- [Exercise goal] Wherever the word "codificador" occurs in the lines below, copy the whole line.
--------
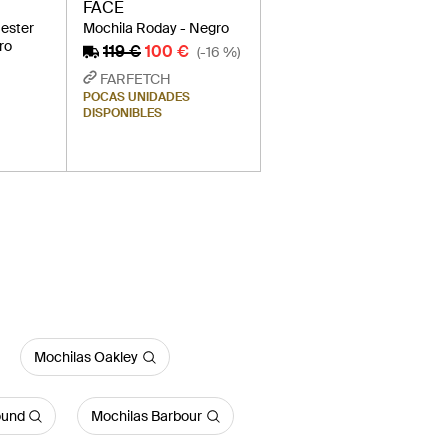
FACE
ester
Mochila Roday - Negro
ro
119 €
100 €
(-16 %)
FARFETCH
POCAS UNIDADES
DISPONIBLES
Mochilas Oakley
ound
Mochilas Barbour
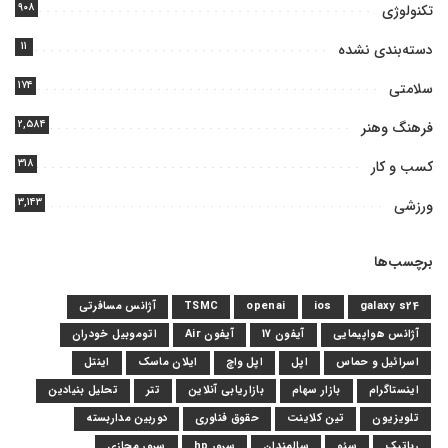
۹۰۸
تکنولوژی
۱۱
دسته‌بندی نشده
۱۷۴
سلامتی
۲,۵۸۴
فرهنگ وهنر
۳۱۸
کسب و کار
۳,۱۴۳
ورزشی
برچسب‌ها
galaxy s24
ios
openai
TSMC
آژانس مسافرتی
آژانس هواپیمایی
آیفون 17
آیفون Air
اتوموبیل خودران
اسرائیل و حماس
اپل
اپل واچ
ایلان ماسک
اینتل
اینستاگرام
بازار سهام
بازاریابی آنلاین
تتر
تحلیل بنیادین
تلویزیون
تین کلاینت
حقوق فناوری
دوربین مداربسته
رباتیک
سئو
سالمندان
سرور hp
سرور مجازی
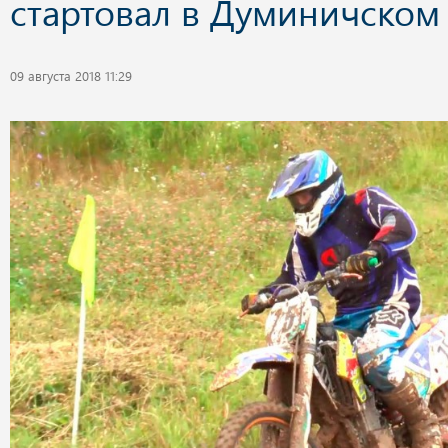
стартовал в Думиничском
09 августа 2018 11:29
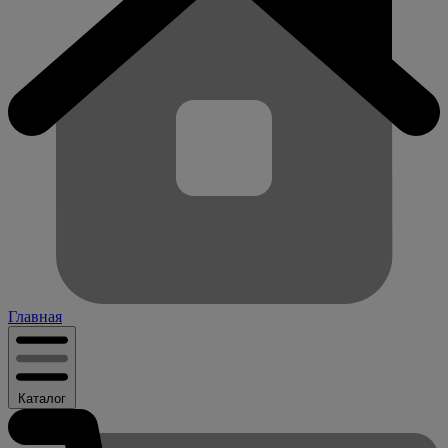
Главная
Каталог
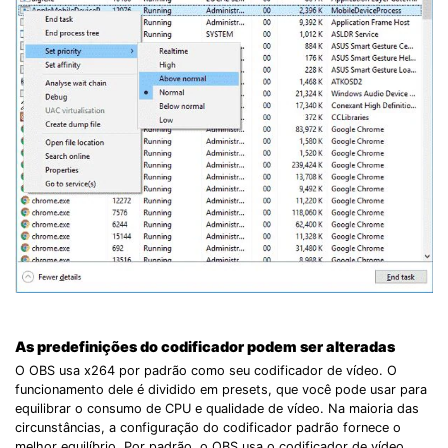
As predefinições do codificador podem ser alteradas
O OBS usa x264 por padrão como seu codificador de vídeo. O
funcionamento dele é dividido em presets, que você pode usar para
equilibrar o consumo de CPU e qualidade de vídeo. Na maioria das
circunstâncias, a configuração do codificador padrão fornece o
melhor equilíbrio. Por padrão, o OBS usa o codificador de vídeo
--------
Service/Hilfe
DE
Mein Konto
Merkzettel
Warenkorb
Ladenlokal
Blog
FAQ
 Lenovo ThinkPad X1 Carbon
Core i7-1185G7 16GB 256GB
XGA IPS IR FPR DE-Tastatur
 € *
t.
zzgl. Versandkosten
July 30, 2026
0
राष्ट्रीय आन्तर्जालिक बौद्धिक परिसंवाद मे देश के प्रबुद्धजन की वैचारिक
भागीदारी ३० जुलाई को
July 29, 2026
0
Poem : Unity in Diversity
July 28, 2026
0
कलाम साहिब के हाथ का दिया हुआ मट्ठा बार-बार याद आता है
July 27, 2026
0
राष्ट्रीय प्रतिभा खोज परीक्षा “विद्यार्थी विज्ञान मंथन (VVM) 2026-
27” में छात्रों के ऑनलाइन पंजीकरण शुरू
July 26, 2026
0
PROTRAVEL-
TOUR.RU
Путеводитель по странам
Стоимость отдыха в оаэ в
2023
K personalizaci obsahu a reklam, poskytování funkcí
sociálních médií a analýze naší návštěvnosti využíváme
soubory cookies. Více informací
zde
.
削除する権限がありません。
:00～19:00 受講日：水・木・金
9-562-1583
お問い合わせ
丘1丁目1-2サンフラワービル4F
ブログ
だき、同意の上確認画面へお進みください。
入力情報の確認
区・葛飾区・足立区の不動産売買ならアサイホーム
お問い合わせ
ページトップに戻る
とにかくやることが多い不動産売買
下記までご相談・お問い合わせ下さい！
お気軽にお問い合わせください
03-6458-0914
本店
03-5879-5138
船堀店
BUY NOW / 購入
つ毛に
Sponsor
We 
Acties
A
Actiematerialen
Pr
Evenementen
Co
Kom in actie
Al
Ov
--------
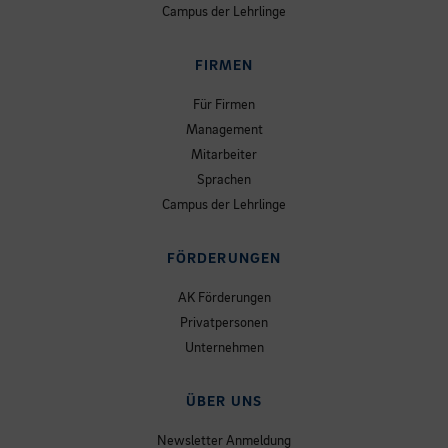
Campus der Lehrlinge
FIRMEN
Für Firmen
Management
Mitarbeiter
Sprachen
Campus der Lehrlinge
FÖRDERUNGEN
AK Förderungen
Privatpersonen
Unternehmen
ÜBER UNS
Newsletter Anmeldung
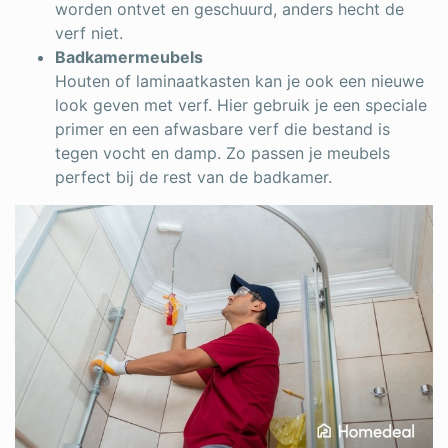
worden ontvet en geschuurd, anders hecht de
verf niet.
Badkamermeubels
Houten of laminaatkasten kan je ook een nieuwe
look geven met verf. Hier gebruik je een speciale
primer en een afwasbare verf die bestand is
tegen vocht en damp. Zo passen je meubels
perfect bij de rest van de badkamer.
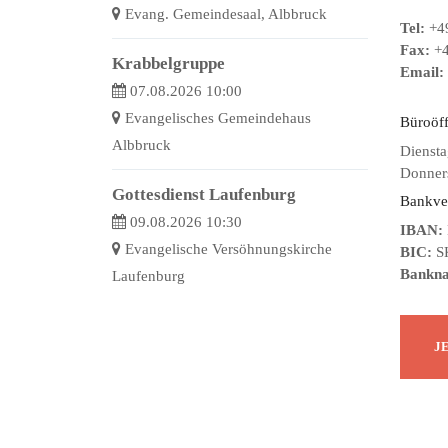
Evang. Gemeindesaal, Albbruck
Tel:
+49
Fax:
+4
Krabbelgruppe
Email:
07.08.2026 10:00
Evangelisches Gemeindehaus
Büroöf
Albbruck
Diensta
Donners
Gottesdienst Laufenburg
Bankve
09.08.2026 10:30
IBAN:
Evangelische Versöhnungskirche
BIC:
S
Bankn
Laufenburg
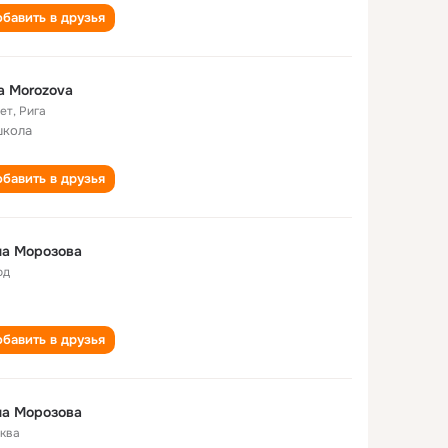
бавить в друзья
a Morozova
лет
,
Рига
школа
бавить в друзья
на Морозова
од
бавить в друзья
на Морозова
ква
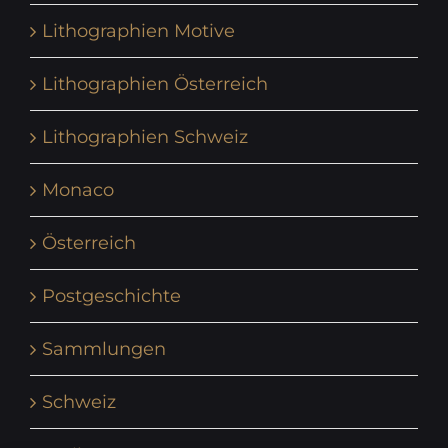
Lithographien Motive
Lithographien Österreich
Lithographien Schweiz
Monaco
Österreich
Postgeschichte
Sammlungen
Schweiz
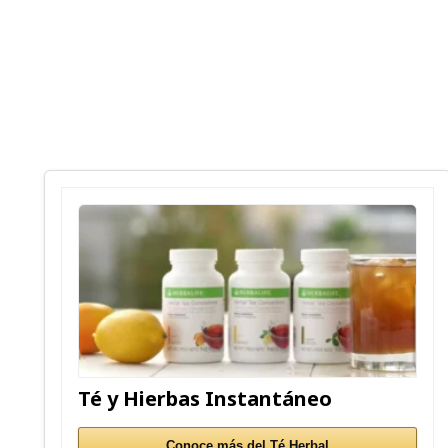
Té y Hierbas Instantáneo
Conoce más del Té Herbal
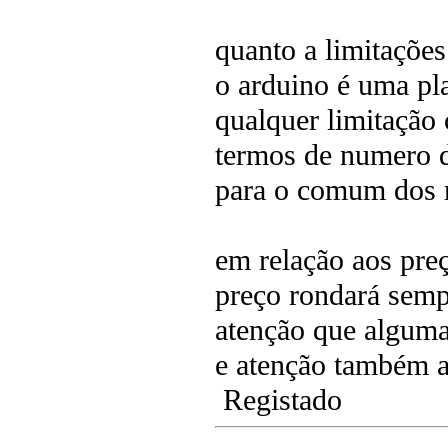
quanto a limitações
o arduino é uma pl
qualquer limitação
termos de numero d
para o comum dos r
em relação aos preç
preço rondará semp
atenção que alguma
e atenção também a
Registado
--------
- [Finished task]
As predefinições do codificador podem ser alteradas
O OBS usa x264 por padrão como seu codificador de vídeo. O
circunstâncias, a configuração do codificador padrão fornece o
melhor equilíbrio. Por padrão, o OBS usa o codificador de vídeo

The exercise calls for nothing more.